Authors: Raffi Yessayan
He took his time, looking in each of the store windows along the way. His favorite part of window-shopping wasn’t so much the items on display, but the design of the displays themselves. He despised discount stores, the way they just threw clothes over the mannequins and stuck them wherever they found some open floor space. The boutique shops on Newbury Street were different. There was an art to setting the displays, positioning the mannequins in a way that would entice people to enter the store to learn more about these life-sized dolls, the world they lived in, the clothes they were wearing. Sleep knew that he could do this better than anyone else, even without a college degree. He had, after all, been practicing on his own since he was a little boy.
A
lves was hungry. He waited patiently as Mooney unfolded the legs
of the card table and set it up in the living room. There was no dining room in Mooney’s tiny apartment, so this would have to do. Mooney went to a closet and rounded up a couple of folding chairs and set them up. “Dinner is served,” he said.
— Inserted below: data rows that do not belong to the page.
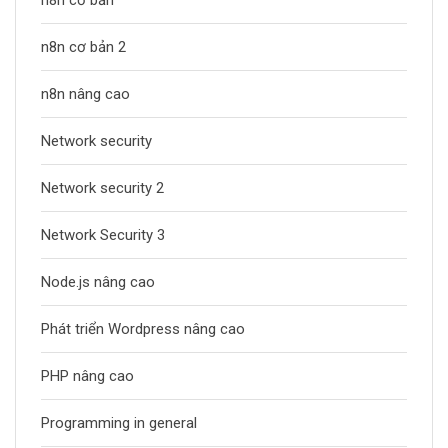
n8n cơ bản 2
n8n nâng cao
Network security
Network security 2
Network Security 3
Node.js nâng cao
Phát triển Wordpress nâng cao
PHP nâng cao
Programming in general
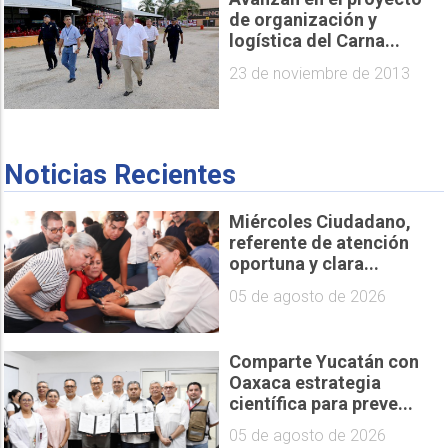
de organización y
logística del Carna...
23 de noviembre de 2013
Noticias Recientes
Miércoles Ciudadano,
referente de atención
oportuna y clara...
05 de agosto de 2026
Comparte Yucatán con
Oaxaca estrategia
científica para preve...
05 de agosto de 2026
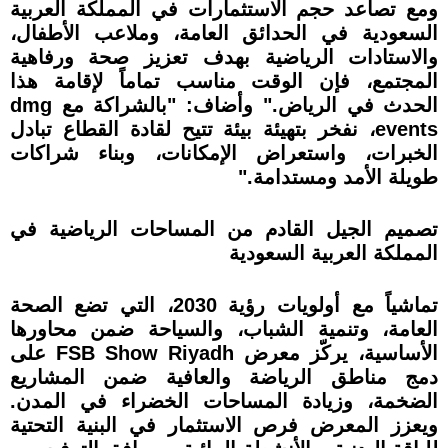
ومع تصاعد حجم الاستثمارات في المملكة العربية
السعودية في الحدائق العامة، وملاعب الأطفال،
والاستادات الرياضية بهدف تعزيز صحة ورفاهية
المجتمع، فإن الوقت مناسب تماماً لإقامة هذا
الحدث في الرياض." وأضاف: "بالشراكة مع dmg
events، نفخر بتهيئة بيئة تتيح لقادة القطاع تبادل
الخبرات، واستعراض الإمكانات، وبناء شراكات
طويلة الأمد ومستدامة."
تصميم الجيل القادم من المساحات الرياضية في
المملكة العربية السعودية
تماشياً مع أولويات رؤية 2030، التي تضع الصحة
العامة، وتنمية الشباب، والسياحة ضمن محاورها
الأساسية، يركّز معرض FSB Show Riyadh على
دمج مناطق الرياضة والعافية ضمن المشاريع
الضخمة، وزيادة المساحات الخضراء في المدن.
ويعزز المعرض فرص الاستثمار في البنية التحتية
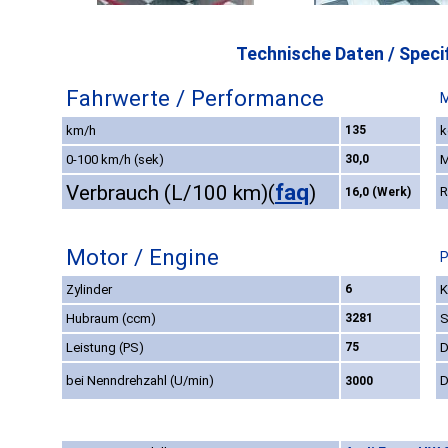
Technische Daten / Specif
Fahrwerte / Performance
M
km/h
135
k
0-100 km/h (sek)
30,0
M
faq
Verbrauch (L/100 km)
(
)
R
16,0 (Werk)
Motor / Engine
P
Zylinder
6
K
Hubraum (ccm)
3281
S
Leistung (PS)
75
D
bei Nenndrehzahl (U/min)
D
3000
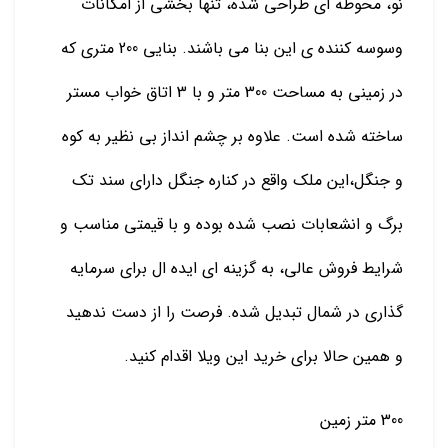
نو، محوطه ای طراحی شده، تنها بخشی از امکانات
وسوسه کننده ی این بنا می باشند. بنایی 200 متری که
در زمینی به مساحت 300 متر و با 3 اتاق خواب مستر
ساخته شده است. علاوه بر چشم انداز بی نظیر به کوه
و جنگل،این ملک واقع در کناره جنگل دارای سند تک
برگ و انشعابات نصب شده بوده و با قیمتی مناسب و
شرایط فروش عالی، به گزینه ای ایده ال برای سرمایه
گذاری در شمال تبدیل شده. فرصت را از دست ندهید
و همین حالا برای خرید این ویلا اقدام کنید.
300 متر زمین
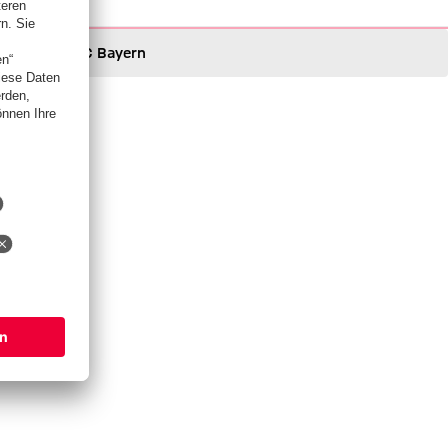
FC Bayern
FC Bayern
Alves took the sandwiches from the brown paper bag, figured out which one was the large Italian with everything, unwrapped it and used the wax paper as a plate. He forgot his manners and took a bite before Mooney had a chance to sit down.
“What do you have to drink?” Alves asked, his mouth full.
“Tap water and beer.”
“I don’t drink Boston tap water.”
“Let me get you a beer.”
Biggie, Mooney’s Maine coon cat, jumped up on the card table and started rubbing his chin on a corner of Alves’s wax paper plate. He wasn’t sure if the cat was begging for food or looking to be petted. His head was as big as a coconut. He waited for Mooney to come back with the beer.
“I really don’t like cats, Sarge.”
“You’re not allergic.” Mooney said. “So suck it up.” Mooney lifted Biggie and put him on the floor. By the time he sat in his chair, the cat
was back on the table. He flopped down on the one empty spot, as if he knew he’d get tossed out if he got too close to the food. Mooney handed Alves a beer, an ice cold sixteen-ounce can of Schlitz.
“I dislike Schlitz beer more than I hate cats.”
“Sorry. They were all out of that John Adams Wicked Pisser Summer Brew that you drink.”
“Where do you find this stuff?”
“I have my sources.”
Alves popped the top and took a sip. It wasn’t so bad, but he wouldn’t give Mooney the satisfaction. He made a face like he was drinking skunked beer, then cleared his palate with another bite of his sub. He watched Mooney take his time unwrapping his sandwich, folding the paper back so it wouldn’t touch his tie. “What did you get?” Alves asked.
“An American with mayo.”
“I forgot that hanging out with you is like going back in time. I know sub shops have Americans listed on the menu, but I’ve never actually seen anyone order one. What’s in it?”
“Bologna, boiled ham, salami and American cheese.”
“With mayo? I’d rather drink Schlitz beer.” Alves chugged half his beer and made a show of wiping his mouth with his shirt sleeve.
“Eat your sandwich before Biggie gets it.” Mooney took a bite and washed it down.
Alves could see the man’s mind working. He could see that Mooney was not in the mood to discuss the merits of his sub sandwich. “You come up with anything today, Sarge?”
“Yeah. A headache. I told you what Stone said about the gun. Later I interviewed Eric Flowers’s parents again, started digging around in his past. First time around, we spent a lot of time on Kelly Adams. I want to be sure Flowers wasn’t the primary target.” Mooney looked frustrated. “I have to figure out why he’s started up again.”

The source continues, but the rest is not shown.